What you should do: What the answer must contain is every line of the records, exactly, with no pictures.

Data for the task:

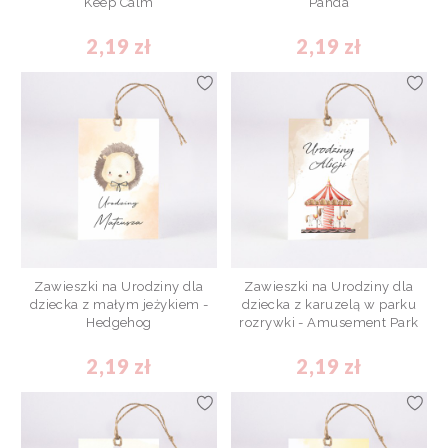
Keep Calm
Panda
2,19 zł
2,19 zł
Zawieszki na Urodziny dla
Zawieszki na Urodziny dla
dziecka z małym jeżykiem -
dziecka z karuzelą w parku
Hedgehog
rozrywki - Amusement Park
2,19 zł
2,19 zł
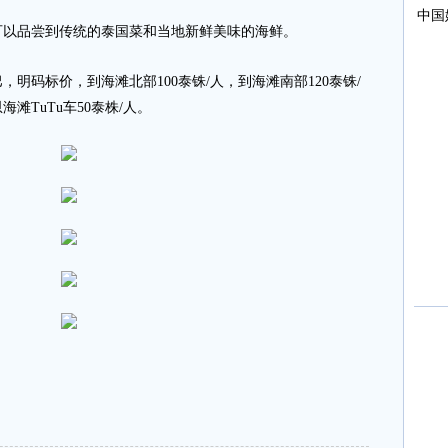
以品尝到传统的泰国菜和当地新鲜美味的海鲜。
码标价，到海滩北部100泰铢/人，到海滩南部120泰铢/
滩TuTu车50泰株/人。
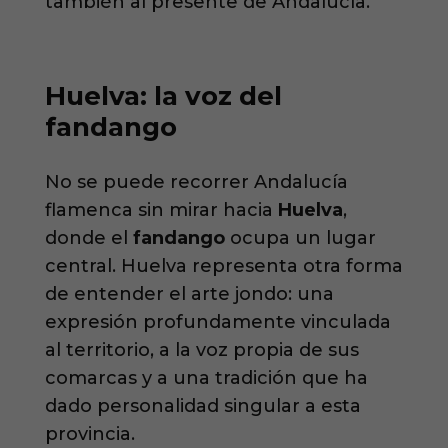
también al presente de Andalucía.
Huelva: la voz del
fandango
No se puede recorrer Andalucía
flamenca sin mirar hacia
Huelva
,
donde el
fandango
ocupa un lugar
central. Huelva representa otra forma
de entender el arte jondo: una
expresión profundamente vinculada
al territorio, a la voz propia de sus
comarcas y a una tradición que ha
dado personalidad singular a esta
provincia.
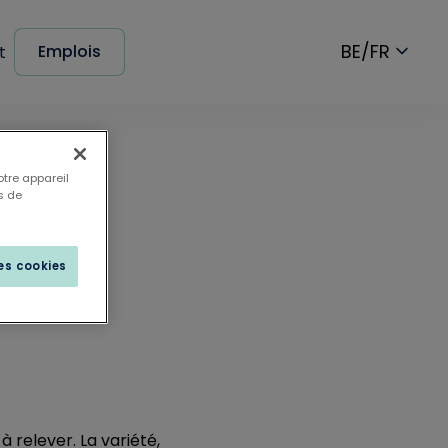
BE/FR
Emplois
t
otre appareil
s de
e :
les cookies
à relever. La variété,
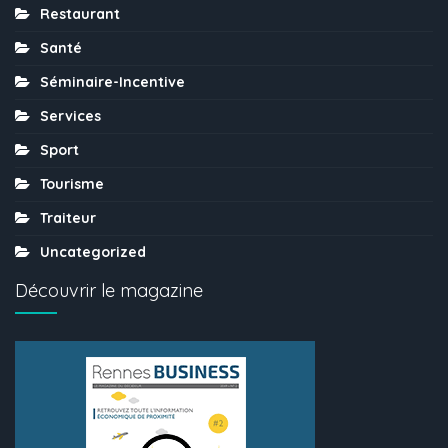
Restaurant
Santé
Séminaire-Incentive
Services
Sport
Tourisme
Traiteur
Uncategorized
Découvrir le magazine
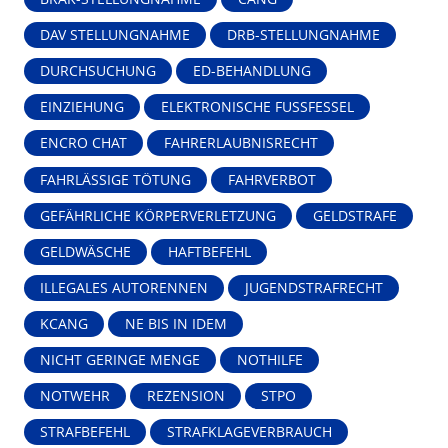
DAV STELLUNGNAHME
DRB-STELLUNGNAHME
DURCHSUCHUNG
ED-BEHANDLUNG
EINZIEHUNG
ELEKTRONISCHE FUSSFESSEL
ENCRO CHAT
FAHRERLAUBNISRECHT
FAHRLÄSSIGE TÖTUNG
FAHRVERBOT
GEFÄHRLICHE KÖRPERVERLETZUNG
GELDSTRAFE
GELDWÄSCHE
HAFTBEFEHL
ILLEGALES AUTORENNEN
JUGENDSTRAFRECHT
KCANG
NE BIS IN IDEM
NICHT GERINGE MENGE
NOTHILFE
NOTWEHR
REZENSION
STPO
STRAFBEFEHL
STRAFKLAGEVERBRAUCH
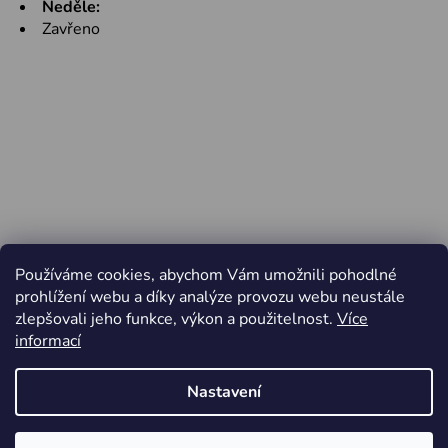
Neděle:
Zavřeno
Používáme cookies, abychom Vám umožnili pohodlné
prohlížení webu a díky analýze provozu webu neustále
zlepšovali jeho funkce, výkon a použitelnost.
Více
informací
Nastavení
Vytvořil Shoptet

Task solution:
Keep Calm
Panda
2,19 zł
2,19 zł
Zawieszki na Urodziny dla
Zawieszki na Urodziny dla
dziecka z małym jeżykiem -
dziecka z karuzelą w parku
Hedgehog
rozrywki - Amusement Park
2,19 zł
2,19 zł
以品尝到传统的泰国菜和当地新鲜美味的海鲜。
码标价，到海滩北部100泰铢/人，到海滩南部120泰铢/
滩TuTu车50泰株/人。
también al presente de Andalucía.
Huelva: la voz del
fandango
No se puede recorrer Andalucía
flamenca sin mirar hacia
Huelva
,
donde el
fandango
ocupa un lugar
central. Huelva representa otra forma
de entender el arte jondo: una
expresión profundamente vinculada
al territorio, a la voz propia de sus
comarcas y a una tradición que ha
dado personalidad singular a esta
provincia.
BE/FR
Emplois
t
otre appareil
s de
e :
les cookies
à relever. La variété,
Restaurant
Santé
Séminaire-Incentive
Services
Sport
Tourisme
Traiteur
Uncategorized
Découvrir le magazine
DAV STELLUNGNAHME
DRB-STELLUNGNAHME
DURCHSUCHUNG
ED-BEHANDLUNG
EINZIEHUNG
ELEKTRONISCHE FUSSFESSEL
ENCRO CHAT
FAHRERLAUBNISRECHT
FAHRLÄSSIGE TÖTUNG
FAHRVERBOT
GEFÄHRLICHE KÖRPERVERLETZUNG
GELDSTRAFE
GELDWÄSCHE
HAFTBEFEHL
ILLEGALES AUTORENNEN
JUGENDSTRAFRECHT
KCANG
NE BIS IN IDEM
NICHT GERINGE MENGE
NOTHILFE
NOTWEHR
REZENSION
STPO
STRAFBEFEHL
STRAFKLAGEVERBRAUCH
Neděle:
Zavřeno
Používáme cookies, abychom Vám umožnili pohodlné
prohlížení webu a díky analýze provozu webu neustále
zlepšovali jeho funkce, výkon a použitelnost.
Více
informací
Nastavení
Vytvořil Shoptet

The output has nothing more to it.